**Problem description**
Your answer must be only the lines below from the one containing "Ремонт Кадиллак" through the one containing "Você pode gostar também", copied exactly, with the pictures left out.

**Dataset extract**
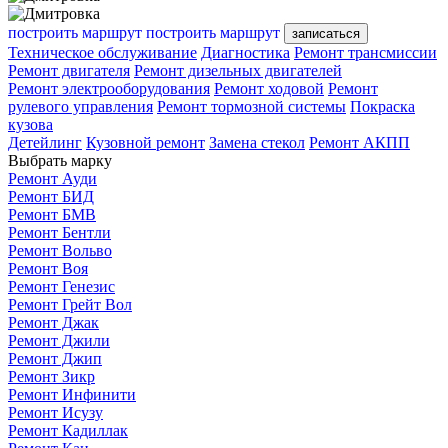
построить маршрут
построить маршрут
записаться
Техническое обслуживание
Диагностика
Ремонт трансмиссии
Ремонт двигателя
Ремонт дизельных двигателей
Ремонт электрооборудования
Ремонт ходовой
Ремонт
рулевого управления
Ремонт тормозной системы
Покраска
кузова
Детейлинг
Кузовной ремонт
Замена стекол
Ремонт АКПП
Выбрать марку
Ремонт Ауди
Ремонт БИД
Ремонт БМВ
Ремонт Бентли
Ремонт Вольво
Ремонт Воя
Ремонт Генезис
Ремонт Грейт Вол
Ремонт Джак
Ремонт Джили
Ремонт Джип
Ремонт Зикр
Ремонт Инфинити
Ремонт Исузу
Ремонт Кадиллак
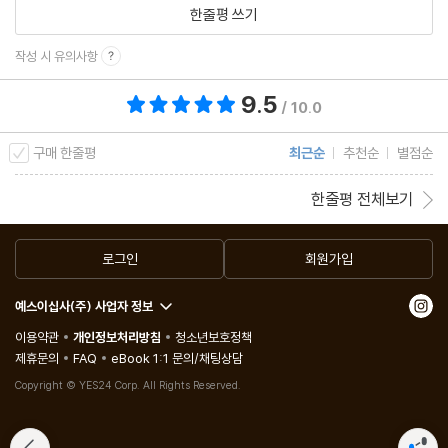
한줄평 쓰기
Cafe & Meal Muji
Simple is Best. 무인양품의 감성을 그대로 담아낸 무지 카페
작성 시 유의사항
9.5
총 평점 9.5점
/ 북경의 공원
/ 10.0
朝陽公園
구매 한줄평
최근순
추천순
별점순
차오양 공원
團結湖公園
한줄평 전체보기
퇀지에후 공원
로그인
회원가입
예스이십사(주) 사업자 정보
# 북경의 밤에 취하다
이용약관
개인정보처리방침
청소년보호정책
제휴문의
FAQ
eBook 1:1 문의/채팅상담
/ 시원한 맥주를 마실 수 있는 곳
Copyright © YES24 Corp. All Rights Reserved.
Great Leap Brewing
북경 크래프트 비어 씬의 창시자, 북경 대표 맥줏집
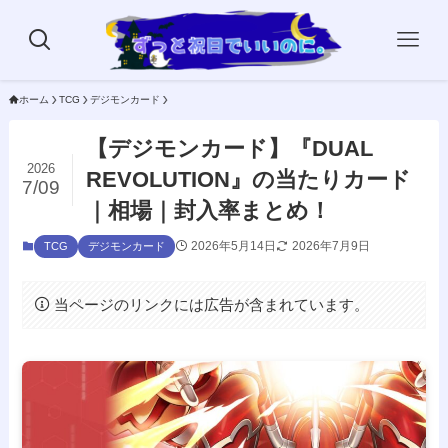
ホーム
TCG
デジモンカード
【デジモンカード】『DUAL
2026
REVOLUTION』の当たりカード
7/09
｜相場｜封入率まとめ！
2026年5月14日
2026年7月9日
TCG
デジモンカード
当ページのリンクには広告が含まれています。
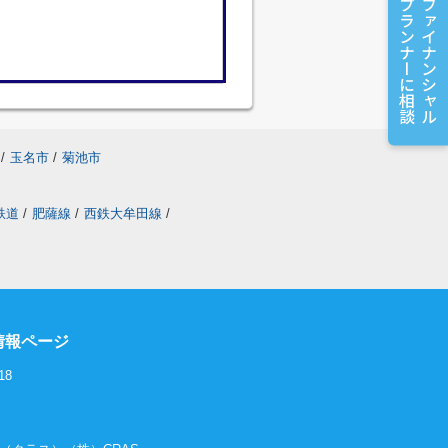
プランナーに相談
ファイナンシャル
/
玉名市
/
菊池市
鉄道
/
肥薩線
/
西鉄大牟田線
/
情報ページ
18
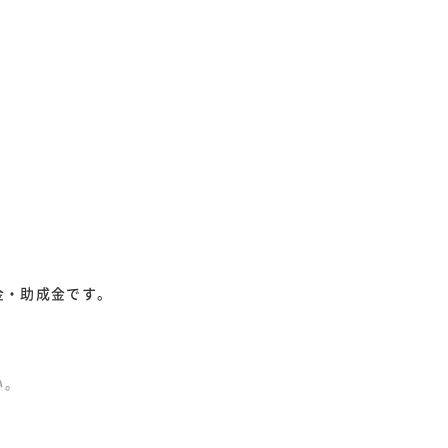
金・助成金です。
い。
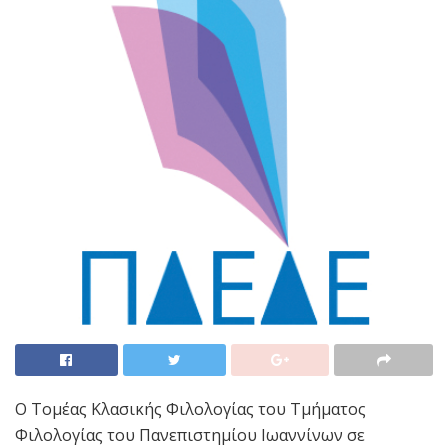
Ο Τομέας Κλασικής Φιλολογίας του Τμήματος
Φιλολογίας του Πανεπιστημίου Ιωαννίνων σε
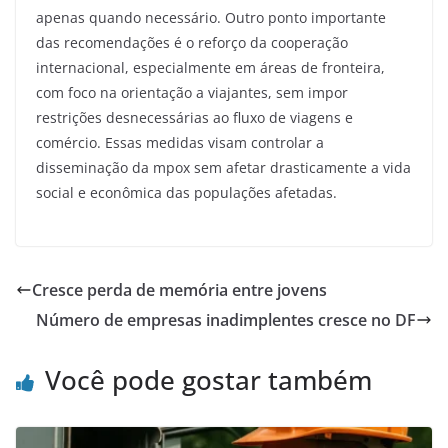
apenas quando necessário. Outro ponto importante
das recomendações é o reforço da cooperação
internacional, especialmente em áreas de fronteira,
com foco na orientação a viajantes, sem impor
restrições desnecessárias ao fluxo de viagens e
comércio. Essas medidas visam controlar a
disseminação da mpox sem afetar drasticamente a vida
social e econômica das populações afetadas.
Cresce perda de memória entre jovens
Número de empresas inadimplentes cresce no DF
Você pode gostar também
* * *
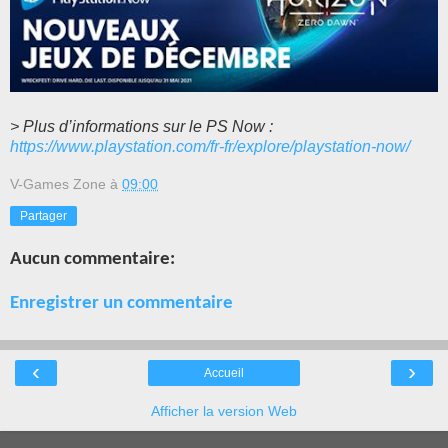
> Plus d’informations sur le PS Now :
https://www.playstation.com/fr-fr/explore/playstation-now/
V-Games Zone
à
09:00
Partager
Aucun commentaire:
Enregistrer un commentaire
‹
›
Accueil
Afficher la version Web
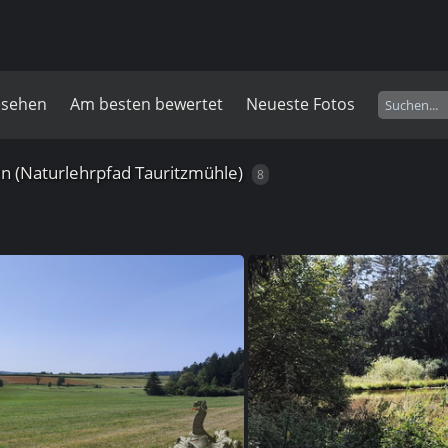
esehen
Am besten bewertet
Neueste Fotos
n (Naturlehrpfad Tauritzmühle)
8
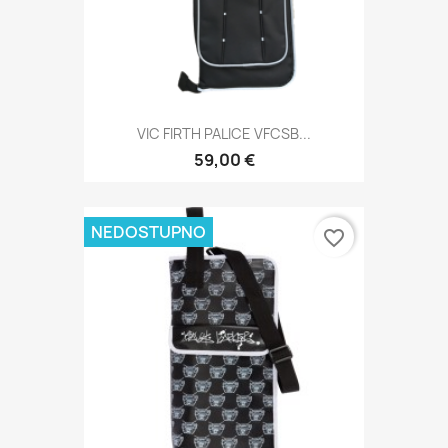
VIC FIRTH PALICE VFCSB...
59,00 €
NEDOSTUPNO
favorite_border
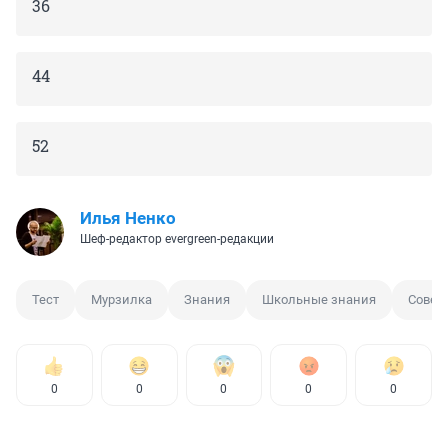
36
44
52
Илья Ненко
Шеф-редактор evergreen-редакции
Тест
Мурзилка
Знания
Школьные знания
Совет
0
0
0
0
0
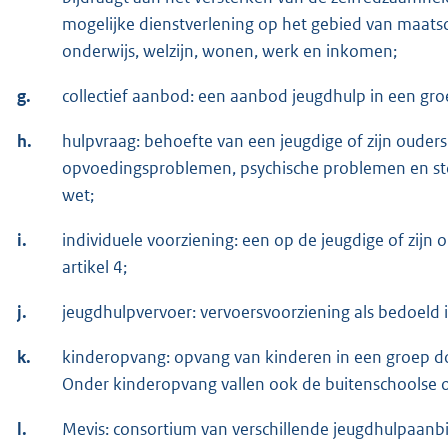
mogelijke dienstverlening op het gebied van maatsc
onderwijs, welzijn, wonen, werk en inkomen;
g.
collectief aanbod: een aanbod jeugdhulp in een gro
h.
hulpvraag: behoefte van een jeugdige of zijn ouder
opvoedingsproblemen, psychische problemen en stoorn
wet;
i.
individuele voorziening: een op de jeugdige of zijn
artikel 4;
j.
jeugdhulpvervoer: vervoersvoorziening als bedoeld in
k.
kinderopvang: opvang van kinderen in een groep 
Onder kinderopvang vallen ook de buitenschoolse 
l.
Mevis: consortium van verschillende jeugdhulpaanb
==
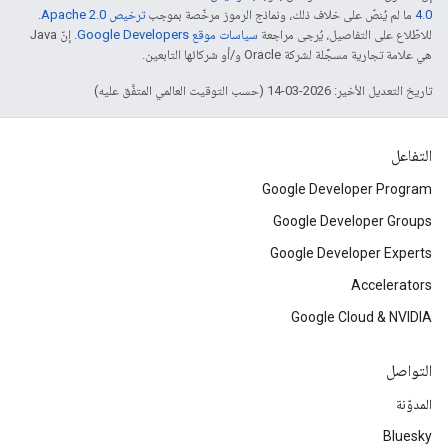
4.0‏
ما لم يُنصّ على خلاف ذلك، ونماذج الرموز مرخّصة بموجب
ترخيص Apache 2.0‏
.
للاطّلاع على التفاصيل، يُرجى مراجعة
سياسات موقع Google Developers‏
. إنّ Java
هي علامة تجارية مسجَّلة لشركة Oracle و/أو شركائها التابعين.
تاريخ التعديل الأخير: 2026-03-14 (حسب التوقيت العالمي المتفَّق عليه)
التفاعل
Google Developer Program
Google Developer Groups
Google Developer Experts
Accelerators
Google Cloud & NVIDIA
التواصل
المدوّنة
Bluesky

**Result for this exercise**
Ремонт Кадиллак
한줄평 쓰기
Cafe & Meal Muji
Simple is Best. 무인양품의 감성을 그대로 담아낸 무지 카페
작성 시 유의사항
9.5
총 평점 9.5점
/ 북경의 공원
/ 10.0
朝陽公園
구매 한줄평
최근순
추천순
별점순
차오양 공원
團結湖公園
한줄평 전체보기
퇀지에후 공원
로그인
회원가입
예스이십사(주) 사업자 정보
# 북경의 밤에 취하다
이용약관
개인정보처리방침
청소년보호정책
제휴문의
FAQ
eBook 1:1 문의/채팅상담
/ 시원한 맥주를 마실 수 있는 곳
Copyright © YES24 Corp. All Rights Reserved.
Great Leap Brewing
북경 크래프트 비어 씬의 창시자, 북경 대표 맥줏집
ホーム
TCG
デジモンカード
【デジモンカード】『DUAL
2026
REVOLUTION』の当たりカード
7/09
｜相場｜封入率まとめ！
2026年5月14日
2026年7月9日
TCG
デジモンカード
当ページのリンクには広告が含まれています。
プランナーに相談
ファイナンシャル
/
玉名市
/
菊池市
鉄道
/
肥薩線
/
西鉄大牟田線
/
情報ページ
18
金・助成金です。
い。
Ο Τομέας Κλασικής Φιλολογίας του Τμήματος
Φιλολογίας του Πανεπιστημίου Ιωαννίνων σε
apenas quando necessário. Outro ponto importante
das recomendações é o reforço da cooperação
internacional, especialmente em áreas de fronteira,
com foco na orientação a viajantes, sem impor
restrições desnecessárias ao fluxo de viagens e
comércio. Essas medidas visam controlar a
disseminação da mpox sem afetar drasticamente a vida
social e econômica das populações afetadas.
Cresce perda de memória entre jovens
Número de empresas inadimplentes cresce no DF
Você pode gostar também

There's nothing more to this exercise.